A change in New York State’s legislative budget process may result in an increase in state allocations to Cornell, according to the Board of Trustees Committee on University Relations.
The committee held a meeting Wednesday to discuss updates from the state legislatures regarding budgetary and financial matters, health care coverage for medicaid eligible students and the College of Business.
Charles Kruzansky, Associate Vice President of Government Relations, said both New York legislative houses want to add to Governor Cuomo’s proposed funding for state schools.
“The assembly proposed nearly tripling that and the senate doubling that, so instead of 9.5 million dollars, our allocations will likely be 19 million dollars,” Kruzansky said. “This is a really good development, after a number of years house and the senate have not added to the capital.”
However, the legislators are pushing back on other components of SUNY 2020 legislation — a 2011 initiative intended to strengthen academic programs in New York public universities and colleges — according to Zoe Nelson, associate director for state government relations.
“We can see that the legislators are starting to tinker and question things that have been put in place for years,” Nelson said.

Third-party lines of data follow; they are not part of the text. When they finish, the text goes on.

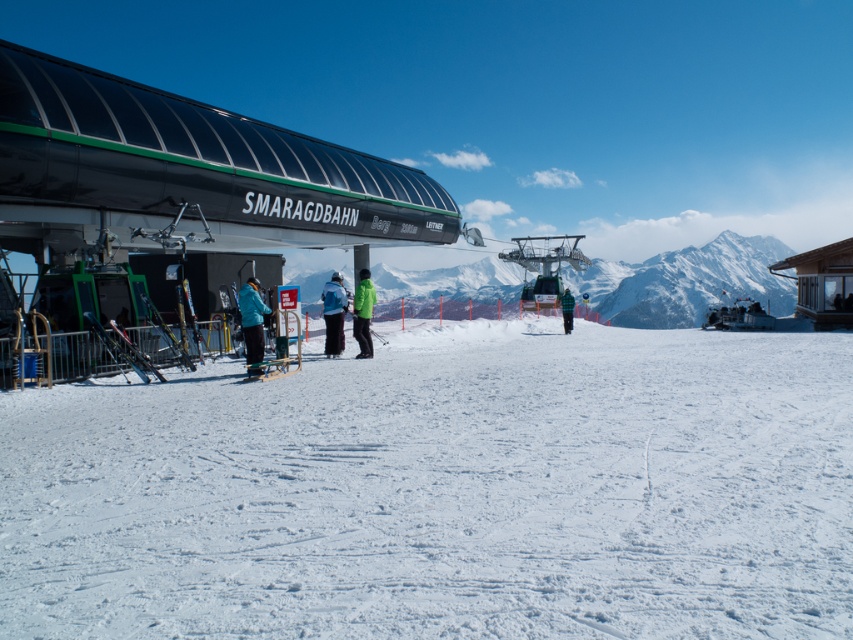 You are a skier who just arrived at the SMARAGDBAHN ski lift station. You see a blue fabric jacket at center and a metallic silver ski at lower left. Which object is closer to the left edge of the image?

The metallic silver ski at lower left is closer to the left edge of the image because the blue fabric jacket at center is to the right of it.

Looking at this image, you are a skier planning to take the SMARAGDBAHN lift to the top of the mountain. You notice the white snow at center and the metallic skis at lower left. Which object is bigger in size?

The white snow at center has a larger size compared to the metallic skis at lower left, so the white snow at center is bigger in size. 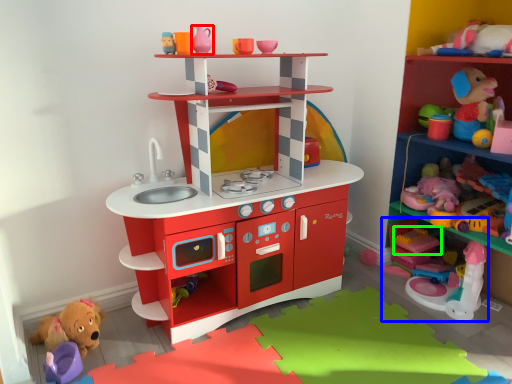 Question: Which object is the closest to the toy (highlighted by a red box)? Choose among these: toy (highlighted by a blue box) or toy (highlighted by a green box).

Choices:
 (A) toy
 (B) toy

Answer: (B) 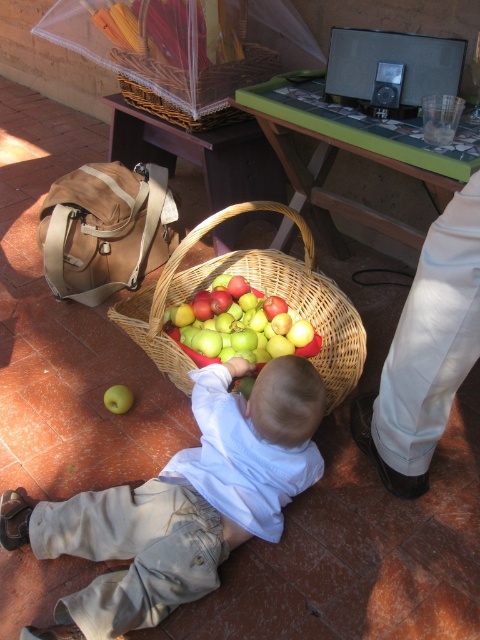 You are taking a photo of the scene and want to focus on both point (300, 461) and point (326, 326). Which point should you adjust your focus to first to ensure both are in clear view?

Point (300, 461) is closer to the camera than point (326, 326), so you should focus on point (300, 461) first to ensure both are in clear view.

You are a parent trying to ensure your child stays within a safe distance from the woven wicker basket at lower center. The safety guideline states that the child should be at least 16 inches away from the basket to prevent accidental spills. Are the white cotton pants at lower right positioned within the required safety distance?

The white cotton pants at lower right are only 15.15 inches away from the woven wicker basket at lower center, which is less than the required 16 inches. Therefore, the child is too close to the basket and does not meet the safety guideline.

You are a photographer trying to capture the child in the scene. You notice the light beige cotton pants at lower left and the green matte apple at lower left. Which object should you focus on to ensure it takes up more space in your photo?

The light beige cotton pants at lower left is larger in size than the green matte apple at lower left, so focusing on the light beige cotton pants at lower left will ensure it takes up more space in the photo. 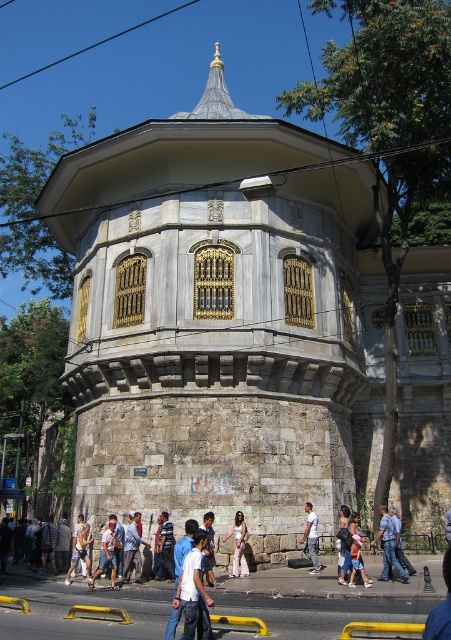 Is point (194, 556) farther from camera compared to point (317, 532)?

That is False.

Based on the photo, can you confirm if white cotton shirt at center is positioned to the left of light blue jeans at center?

Indeed, white cotton shirt at center is positioned on the left side of light blue jeans at center.

The height and width of the screenshot is (640, 451). What do you see at coordinates (193, 593) in the screenshot?
I see `white cotton shirt at center` at bounding box center [193, 593].

You are a GUI agent. You are given a task and a screenshot of the screen. Output one action in this format:
    pyautogui.click(x=<x>, y=<y>)
    Task: Click on the white cotton shirt at center
    The height and width of the screenshot is (640, 451).
    Given the screenshot: What is the action you would take?
    pyautogui.click(x=193, y=593)

Does denim jeans at center have a greater height compared to light blue jeans at center?

Incorrect, denim jeans at center's height is not larger of light blue jeans at center's.

Which is behind, point (173, 556) or point (317, 570)?

The point (317, 570) is more distant.

I want to click on denim jeans at center, so click(x=165, y=548).

Does white cotton shirt at center have a lesser width compared to blue denim jeans at center?

Answer: No, white cotton shirt at center is not thinner than blue denim jeans at center.

Who is shorter, white cotton shirt at center or blue denim jeans at center?

With less height is white cotton shirt at center.

Image resolution: width=451 pixels, height=640 pixels. Find the location of `white cotton shirt at center`. white cotton shirt at center is located at coordinates (193, 593).

At what (x,y) coordinates should I click in order to perform the action: click on white cotton shirt at center. Please return your answer as a coordinate pair (x, y). Looking at the image, I should click on (193, 593). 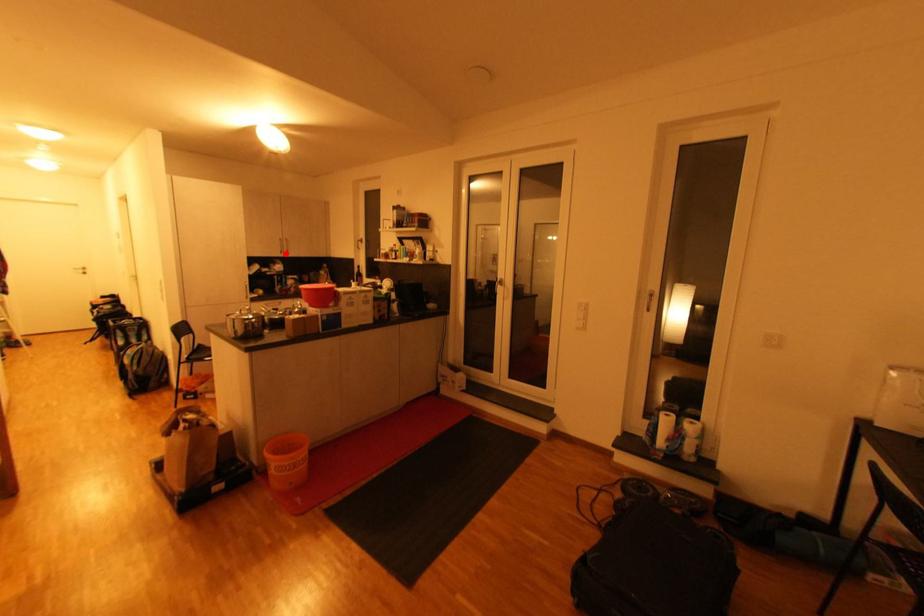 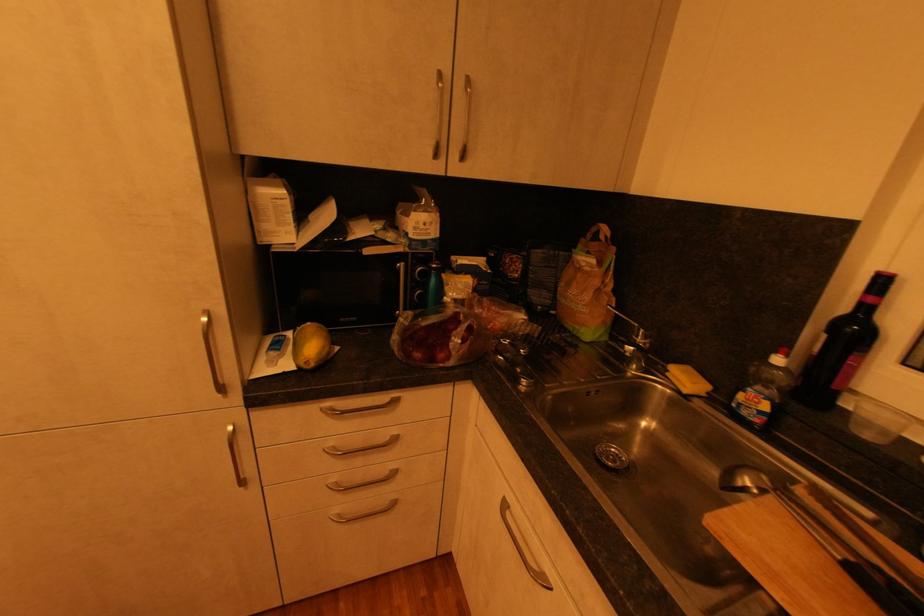 Locate, in the second image, the point that corresponds to the highlighted location in the first image.

(441, 156) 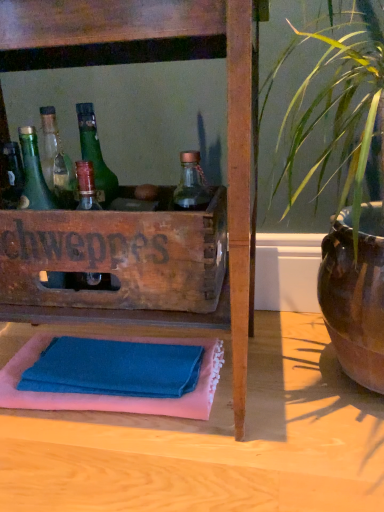 At what (x,y) coordinates should I click in order to perform the action: click on free space above blue cotton bath towel at lower center (from a real-world perspective). Please return your answer as a coordinate pair (x, y). This screenshot has width=384, height=512. Looking at the image, I should click on (104, 370).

Kruzansky attributed to the increase in budget for higher education to New York’s healthier economic performance.
“There is not a budget crisis going on in the state right now, so there’s a little bit of freedom and the legislation is trying to take advantage of that,” he said.
University representatives have also been working with the State Department of Health to provide students eligible for medicaid with Cornell health insurance, according to Nelson.
“The Cornell student health plan is very robust and it’s excellent for students living and studying in Ithaca,” Nelson said. “We’d actually be saving state’s money, since the state would be paying a smaller amount for the students’ insurance.”
Nelson added that the University still needs more support from the legislators to cover the health insurance plan with student financial aid, but talks with legislators in DC have been successful.
“We needed to pull in some influential folks and urge them to take a look at the program again and we’ve successfully secured an attention for a pilot,” Nelson said.
Committee members also raised concerns about responses from the legislature to the College of Business.
The state is particularly interested in possible impacts the Business College may have on the land-grant Dyson School of Business, according to Kathryn Boor, Dean of the College of Agriculture and Life Sciences.
Kruzansky added that the legislators in Albany have expressed interest in how the College of Business will develop in the future.
“They are really interested in what we are doing right now and how it works and how it will work,” Kruzansky said.